Required work: Below are entries; repeat exactly, and nothing else, the lines from the one holding "यदि आप वेबसाइट" through the one holding "بودند. ابزاری که", inclusive. Leave the pictures out.

Recorded information:
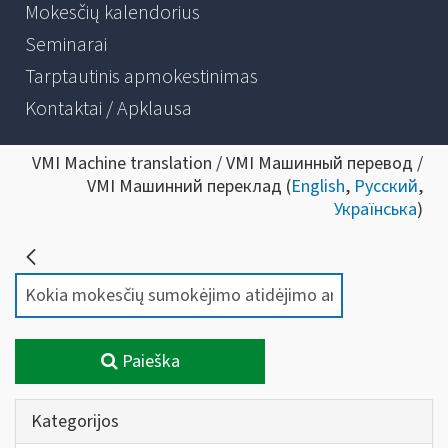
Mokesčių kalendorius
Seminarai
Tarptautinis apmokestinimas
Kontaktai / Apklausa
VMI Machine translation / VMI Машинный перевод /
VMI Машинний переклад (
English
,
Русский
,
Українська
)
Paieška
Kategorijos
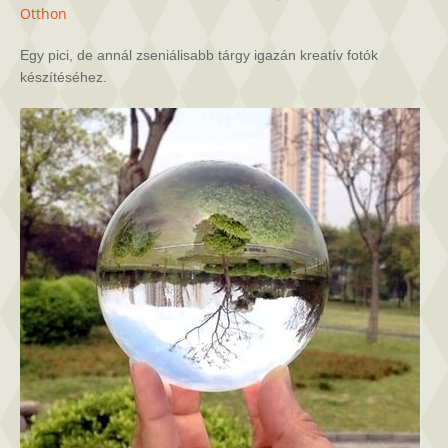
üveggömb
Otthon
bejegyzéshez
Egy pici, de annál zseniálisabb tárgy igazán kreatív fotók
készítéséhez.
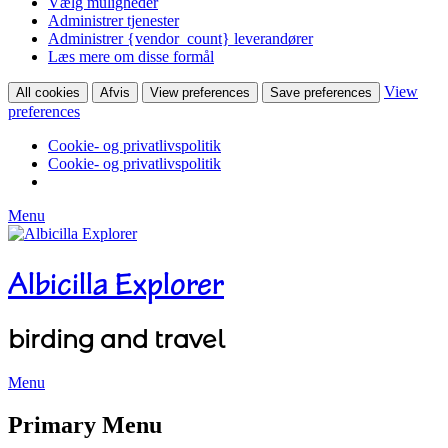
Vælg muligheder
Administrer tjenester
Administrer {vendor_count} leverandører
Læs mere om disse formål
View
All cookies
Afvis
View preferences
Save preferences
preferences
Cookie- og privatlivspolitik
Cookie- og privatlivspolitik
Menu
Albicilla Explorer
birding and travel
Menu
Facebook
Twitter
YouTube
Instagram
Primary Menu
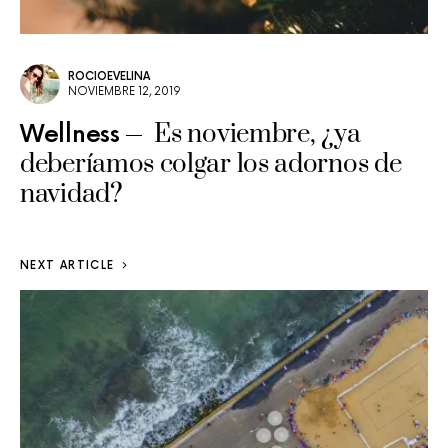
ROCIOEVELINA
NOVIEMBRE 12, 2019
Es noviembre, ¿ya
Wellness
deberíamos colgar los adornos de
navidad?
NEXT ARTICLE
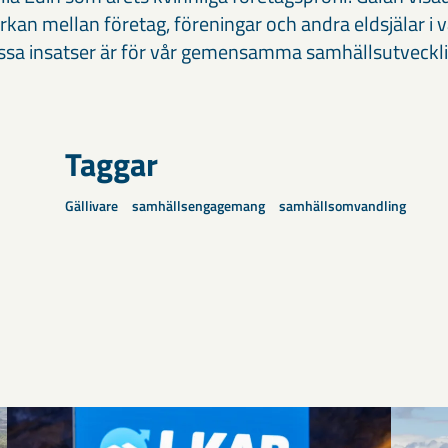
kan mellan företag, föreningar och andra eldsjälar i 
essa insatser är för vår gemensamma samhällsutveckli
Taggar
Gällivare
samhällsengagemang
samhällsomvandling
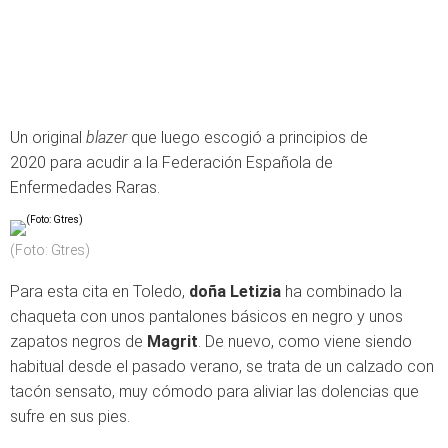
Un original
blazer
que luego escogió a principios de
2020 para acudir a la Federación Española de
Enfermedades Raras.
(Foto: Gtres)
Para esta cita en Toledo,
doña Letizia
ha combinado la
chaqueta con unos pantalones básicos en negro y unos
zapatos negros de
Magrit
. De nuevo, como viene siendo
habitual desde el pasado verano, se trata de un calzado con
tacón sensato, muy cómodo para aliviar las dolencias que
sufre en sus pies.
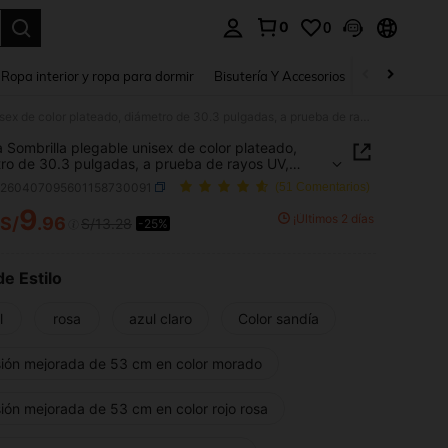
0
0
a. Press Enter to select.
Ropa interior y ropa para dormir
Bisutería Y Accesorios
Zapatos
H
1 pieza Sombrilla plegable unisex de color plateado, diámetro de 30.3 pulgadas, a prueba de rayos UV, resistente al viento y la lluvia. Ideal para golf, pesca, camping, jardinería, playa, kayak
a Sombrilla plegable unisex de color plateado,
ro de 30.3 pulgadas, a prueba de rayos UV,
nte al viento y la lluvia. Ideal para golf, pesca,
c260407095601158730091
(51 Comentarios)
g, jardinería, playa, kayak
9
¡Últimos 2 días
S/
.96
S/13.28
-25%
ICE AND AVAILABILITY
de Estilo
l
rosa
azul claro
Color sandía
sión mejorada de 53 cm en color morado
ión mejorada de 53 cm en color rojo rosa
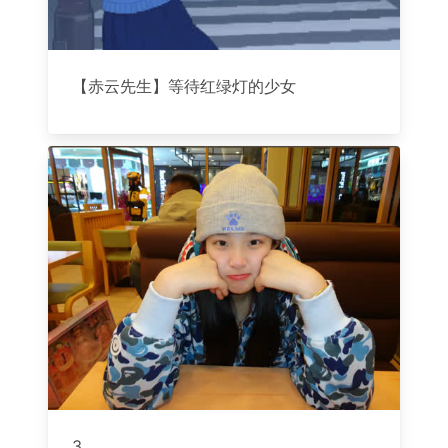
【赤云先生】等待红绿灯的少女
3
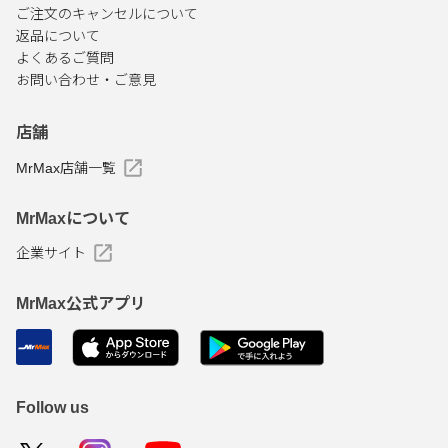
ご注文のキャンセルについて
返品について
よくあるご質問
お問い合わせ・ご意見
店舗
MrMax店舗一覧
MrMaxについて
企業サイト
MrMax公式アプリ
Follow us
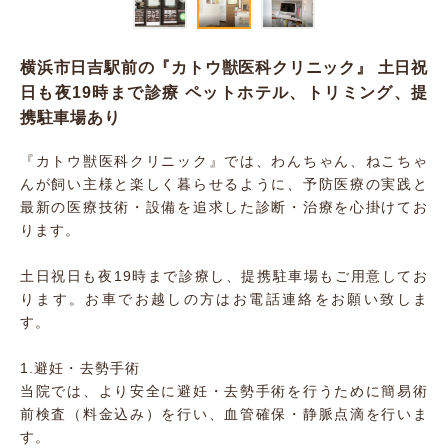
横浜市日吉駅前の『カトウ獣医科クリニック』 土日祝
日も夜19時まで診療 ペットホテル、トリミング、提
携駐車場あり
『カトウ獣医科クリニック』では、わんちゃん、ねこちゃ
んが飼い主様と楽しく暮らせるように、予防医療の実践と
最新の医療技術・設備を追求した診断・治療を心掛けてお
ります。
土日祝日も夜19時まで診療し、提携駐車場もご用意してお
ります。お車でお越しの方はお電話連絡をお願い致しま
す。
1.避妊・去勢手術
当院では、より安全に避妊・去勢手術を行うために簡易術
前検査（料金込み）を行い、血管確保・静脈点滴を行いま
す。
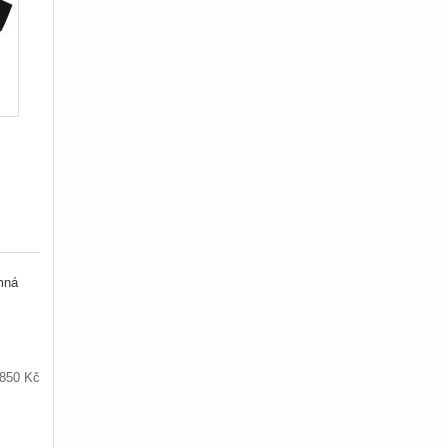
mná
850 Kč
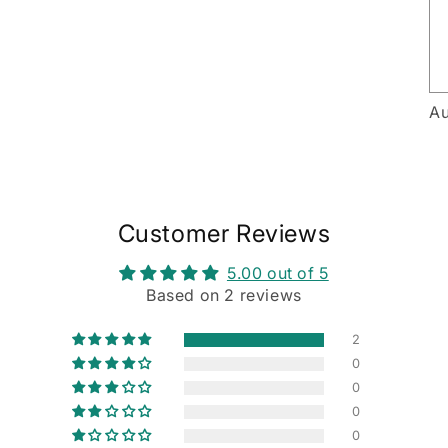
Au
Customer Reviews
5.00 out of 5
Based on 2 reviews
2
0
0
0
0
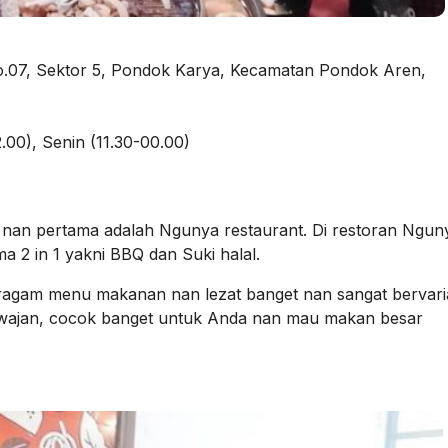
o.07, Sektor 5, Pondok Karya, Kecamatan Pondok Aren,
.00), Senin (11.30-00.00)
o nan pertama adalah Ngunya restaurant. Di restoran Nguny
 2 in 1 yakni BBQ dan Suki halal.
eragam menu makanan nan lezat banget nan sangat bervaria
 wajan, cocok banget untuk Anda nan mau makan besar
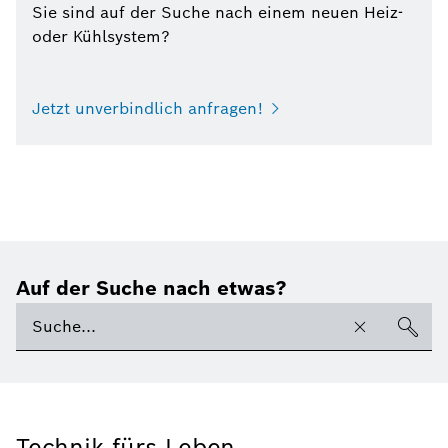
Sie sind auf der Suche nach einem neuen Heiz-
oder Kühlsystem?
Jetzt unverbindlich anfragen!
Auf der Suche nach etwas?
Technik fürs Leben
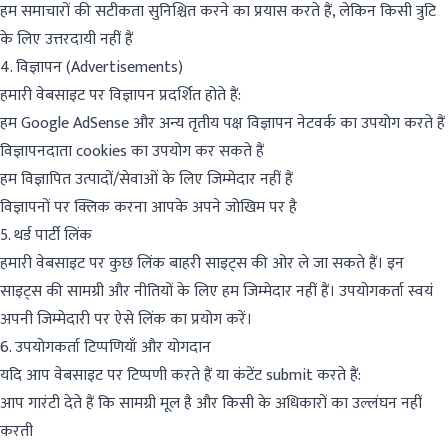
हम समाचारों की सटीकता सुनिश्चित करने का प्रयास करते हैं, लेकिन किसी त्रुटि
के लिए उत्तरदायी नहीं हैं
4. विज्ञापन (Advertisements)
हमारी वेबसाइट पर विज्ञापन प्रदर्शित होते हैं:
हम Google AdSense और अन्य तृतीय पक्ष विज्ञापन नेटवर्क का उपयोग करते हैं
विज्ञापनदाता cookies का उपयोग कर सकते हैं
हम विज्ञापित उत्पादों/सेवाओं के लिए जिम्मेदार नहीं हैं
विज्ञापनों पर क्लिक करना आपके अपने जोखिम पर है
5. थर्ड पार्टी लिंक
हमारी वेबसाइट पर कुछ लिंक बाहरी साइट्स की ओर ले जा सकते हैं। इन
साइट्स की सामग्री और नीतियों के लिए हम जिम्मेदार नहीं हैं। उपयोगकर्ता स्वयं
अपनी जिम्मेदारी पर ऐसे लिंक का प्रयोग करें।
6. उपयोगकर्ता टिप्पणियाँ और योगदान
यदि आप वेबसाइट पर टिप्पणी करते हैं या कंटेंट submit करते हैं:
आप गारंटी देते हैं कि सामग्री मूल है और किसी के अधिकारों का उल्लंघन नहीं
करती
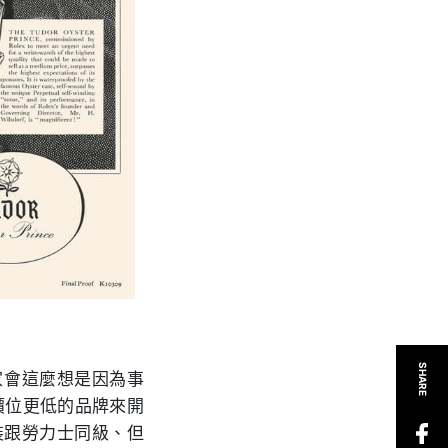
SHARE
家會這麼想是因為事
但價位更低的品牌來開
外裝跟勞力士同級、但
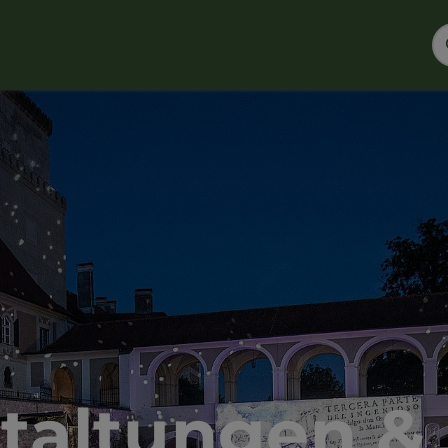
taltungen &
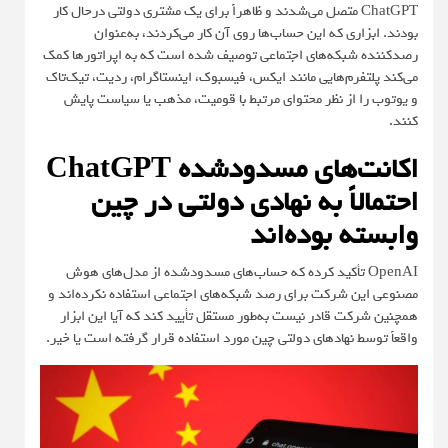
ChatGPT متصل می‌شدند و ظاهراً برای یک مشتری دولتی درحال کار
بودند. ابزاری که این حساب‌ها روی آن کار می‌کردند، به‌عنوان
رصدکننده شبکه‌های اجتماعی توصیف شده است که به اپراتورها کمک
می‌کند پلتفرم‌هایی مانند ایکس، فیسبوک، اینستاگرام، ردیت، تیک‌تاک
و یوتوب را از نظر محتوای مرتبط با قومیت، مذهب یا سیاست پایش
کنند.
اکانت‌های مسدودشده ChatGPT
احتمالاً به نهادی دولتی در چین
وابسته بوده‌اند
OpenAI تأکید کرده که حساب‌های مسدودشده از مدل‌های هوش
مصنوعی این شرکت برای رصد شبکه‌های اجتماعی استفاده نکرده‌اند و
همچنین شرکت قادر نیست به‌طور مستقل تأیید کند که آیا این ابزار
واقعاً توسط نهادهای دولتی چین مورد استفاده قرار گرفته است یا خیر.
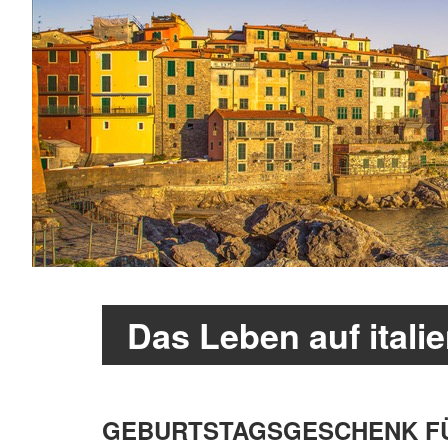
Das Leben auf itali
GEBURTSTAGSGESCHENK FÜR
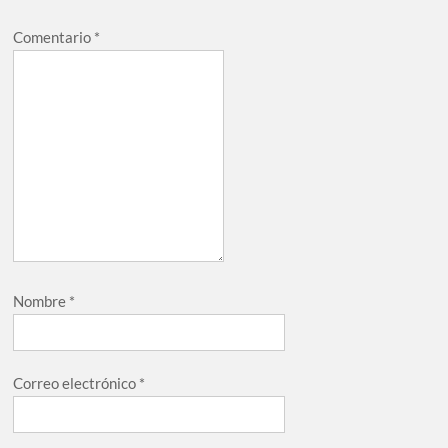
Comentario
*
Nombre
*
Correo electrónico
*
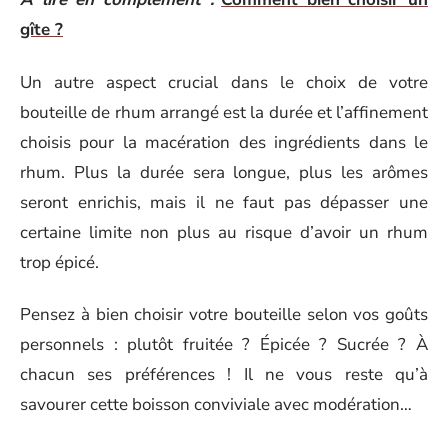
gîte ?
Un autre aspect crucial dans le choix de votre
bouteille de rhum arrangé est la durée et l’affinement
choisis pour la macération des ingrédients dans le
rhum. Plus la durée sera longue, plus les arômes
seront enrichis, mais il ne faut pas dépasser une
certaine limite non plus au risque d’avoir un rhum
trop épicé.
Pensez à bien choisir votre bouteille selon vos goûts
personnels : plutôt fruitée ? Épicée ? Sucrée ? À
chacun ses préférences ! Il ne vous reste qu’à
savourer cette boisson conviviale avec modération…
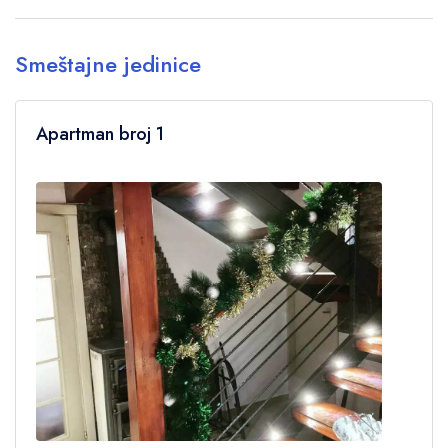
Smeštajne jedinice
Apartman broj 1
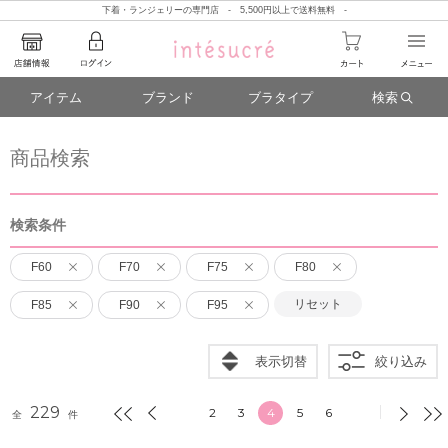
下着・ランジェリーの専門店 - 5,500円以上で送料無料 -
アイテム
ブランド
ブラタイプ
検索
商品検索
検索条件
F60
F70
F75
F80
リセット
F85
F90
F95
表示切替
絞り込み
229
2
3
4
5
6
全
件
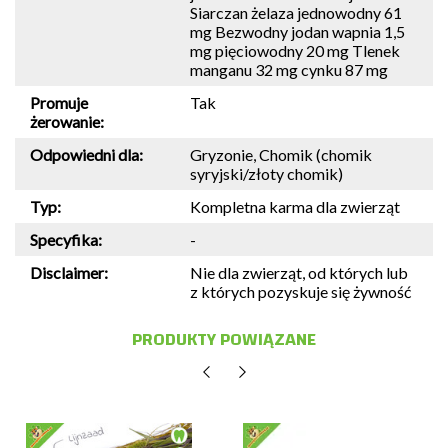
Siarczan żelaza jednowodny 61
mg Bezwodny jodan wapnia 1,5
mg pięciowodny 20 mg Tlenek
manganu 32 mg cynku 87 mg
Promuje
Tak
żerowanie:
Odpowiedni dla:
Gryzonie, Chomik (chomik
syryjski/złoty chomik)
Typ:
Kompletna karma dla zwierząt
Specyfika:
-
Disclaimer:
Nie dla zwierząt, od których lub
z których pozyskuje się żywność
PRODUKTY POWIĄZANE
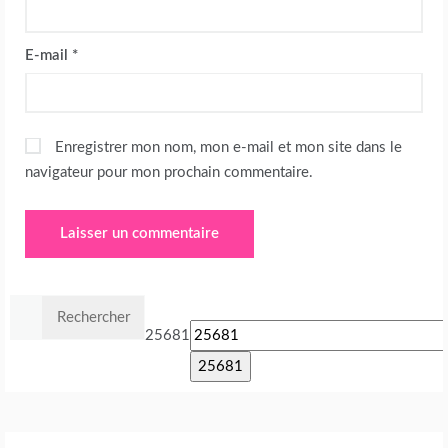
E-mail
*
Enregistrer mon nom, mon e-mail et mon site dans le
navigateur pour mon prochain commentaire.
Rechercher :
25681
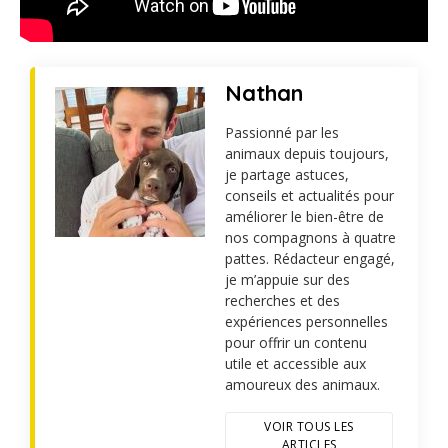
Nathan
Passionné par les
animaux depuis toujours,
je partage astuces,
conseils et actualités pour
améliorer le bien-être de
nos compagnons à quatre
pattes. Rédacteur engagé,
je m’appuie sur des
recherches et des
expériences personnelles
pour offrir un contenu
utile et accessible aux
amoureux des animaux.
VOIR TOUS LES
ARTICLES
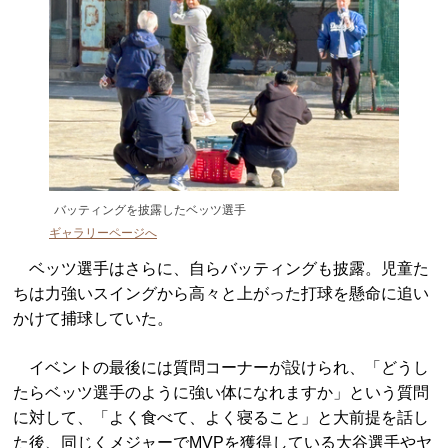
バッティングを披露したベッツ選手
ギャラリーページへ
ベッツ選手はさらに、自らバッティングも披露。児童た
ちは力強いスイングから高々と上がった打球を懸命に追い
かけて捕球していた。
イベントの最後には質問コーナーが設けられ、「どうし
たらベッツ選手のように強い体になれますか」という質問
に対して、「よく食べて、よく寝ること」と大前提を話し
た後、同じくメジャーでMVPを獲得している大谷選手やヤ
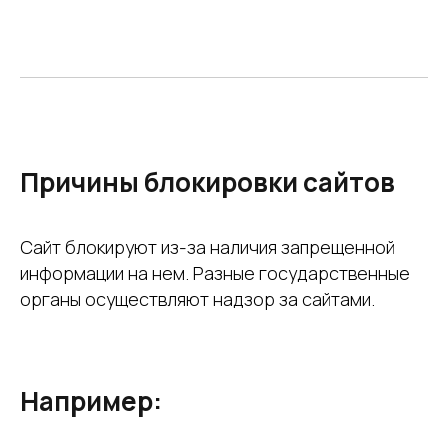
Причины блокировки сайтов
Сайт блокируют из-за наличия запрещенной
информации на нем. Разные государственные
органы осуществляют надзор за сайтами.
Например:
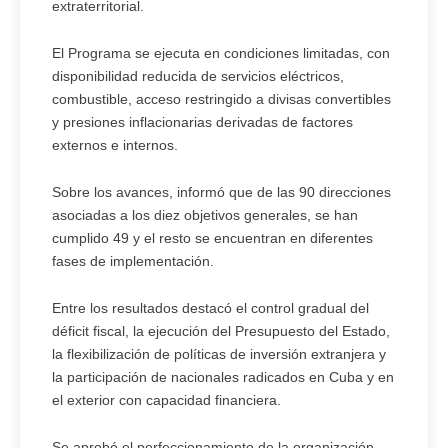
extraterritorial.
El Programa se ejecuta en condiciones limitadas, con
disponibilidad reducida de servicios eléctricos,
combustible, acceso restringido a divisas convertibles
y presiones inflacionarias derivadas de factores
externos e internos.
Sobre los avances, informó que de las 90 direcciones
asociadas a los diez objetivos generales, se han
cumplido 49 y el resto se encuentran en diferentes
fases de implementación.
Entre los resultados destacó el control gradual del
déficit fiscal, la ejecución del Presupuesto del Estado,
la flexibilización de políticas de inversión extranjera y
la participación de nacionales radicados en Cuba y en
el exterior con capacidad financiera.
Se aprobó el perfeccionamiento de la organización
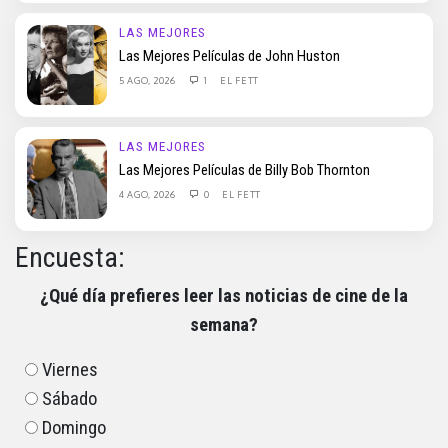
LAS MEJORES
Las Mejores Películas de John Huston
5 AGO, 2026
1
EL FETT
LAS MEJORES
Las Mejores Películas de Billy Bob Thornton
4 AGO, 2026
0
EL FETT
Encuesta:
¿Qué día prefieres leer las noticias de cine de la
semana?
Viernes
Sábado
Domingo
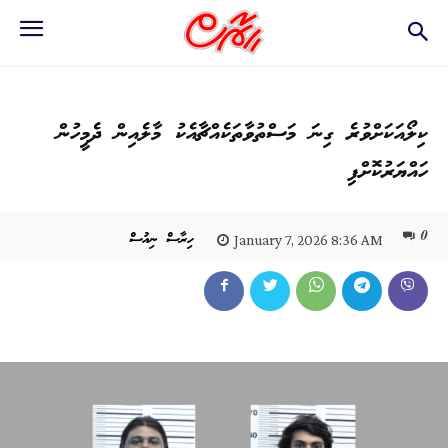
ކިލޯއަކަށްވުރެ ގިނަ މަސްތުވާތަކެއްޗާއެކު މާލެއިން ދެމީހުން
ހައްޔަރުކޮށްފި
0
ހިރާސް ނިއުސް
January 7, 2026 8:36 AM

Written reply:
यदि आप वेबसाइट पर टिप्पणी करते हैं या कंटेंट submit करते हैं:
आप गारंटी देते हैं कि सामग्री मूल है और किसी के अधिकारों का उल्लंघन नहीं
करती
SHARE
家會這麼想是因為事
但價位更低的品牌來開
外裝跟勞力士同級、但
taltungen &
ChatGPT متصل می‌شدند و ظاهراً برای یک مشتری دولتی درحال کار
بودند. ابزاری که این حساب‌ها روی آن کار می‌کردند، به‌عنوان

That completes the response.